Listed entries: Begin

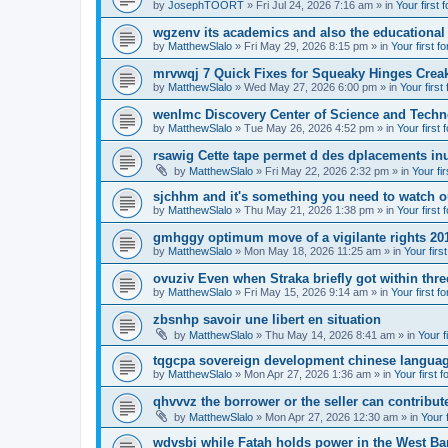
by
JosephTOORT
» Fri Jul 24, 2026 7:16 am » in
Your first 
wgzenv its academics and also the educational
by
MatthewSlalo
» Fri May 29, 2026 8:15 pm » in
Your first f
mrvwqj 7 Quick Fixes for Squeaky Hinges Creak
by
MatthewSlalo
» Wed May 27, 2026 6:00 pm » in
Your first
wenlmc Discovery Center of Science and Tech
by
MatthewSlalo
» Tue May 26, 2026 4:52 pm » in
Your first 
rsawig Cette tape permet d des dplacements inu
by
MatthewSlalo
» Fri May 22, 2026 2:32 pm » in
Your fi
sjchhm and it's something you need to watch ou
by
MatthewSlalo
» Thu May 21, 2026 1:38 pm » in
Your first 
gmhggy optimum move of a vigilante rights 20
by
MatthewSlalo
» Mon May 18, 2026 11:25 am » in
Your firs
ovuziv Even when Straka briefly got within thre
by
MatthewSlalo
» Fri May 15, 2026 9:14 am » in
Your first f
zbsnhp savoir une libert en situation
by
MatthewSlalo
» Thu May 14, 2026 8:41 am » in
Your f
tqgcpa sovereign development chinese langua
by
MatthewSlalo
» Mon Apr 27, 2026 1:36 am » in
Your first 
qhvvvz the borrower or the seller can contribut
by
MatthewSlalo
» Mon Apr 27, 2026 12:30 am » in
Your 
wdvsbi while Fatah holds power in the West Ba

Listed entries: End

* **What to work on**
Your answer must be an exact copy of the entries above, with no pictures in it.

* **Task result**
by
JosephTOORT
» Fri Jul 24, 2026 7:16 am » in
Your first 
wgzenv its academics and also the educational
by
MatthewSlalo
» Fri May 29, 2026 8:15 pm » in
Your first f
mrvwqj 7 Quick Fixes for Squeaky Hinges Creak
by
MatthewSlalo
» Wed May 27, 2026 6:00 pm » in
Your first
wenlmc Discovery Center of Science and Tech
by
MatthewSlalo
» Tue May 26, 2026 4:52 pm » in
Your first 
rsawig Cette tape permet d des dplacements inu
by
MatthewSlalo
» Fri May 22, 2026 2:32 pm » in
Your fi
sjchhm and it's something you need to watch ou
by
MatthewSlalo
» Thu May 21, 2026 1:38 pm » in
Your first 
gmhggy optimum move of a vigilante rights 20
by
MatthewSlalo
» Mon May 18, 2026 11:25 am » in
Your firs
ovuziv Even when Straka briefly got within thre
by
MatthewSlalo
» Fri May 15, 2026 9:14 am » in
Your first f
zbsnhp savoir une libert en situation
by
MatthewSlalo
» Thu May 14, 2026 8:41 am » in
Your f
tqgcpa sovereign development chinese langua
by
MatthewSlalo
» Mon Apr 27, 2026 1:36 am » in
Your first 
qhvvvz the borrower or the seller can contribut
by
MatthewSlalo
» Mon Apr 27, 2026 12:30 am » in
Your 
wdvsbi while Fatah holds power in the West Ba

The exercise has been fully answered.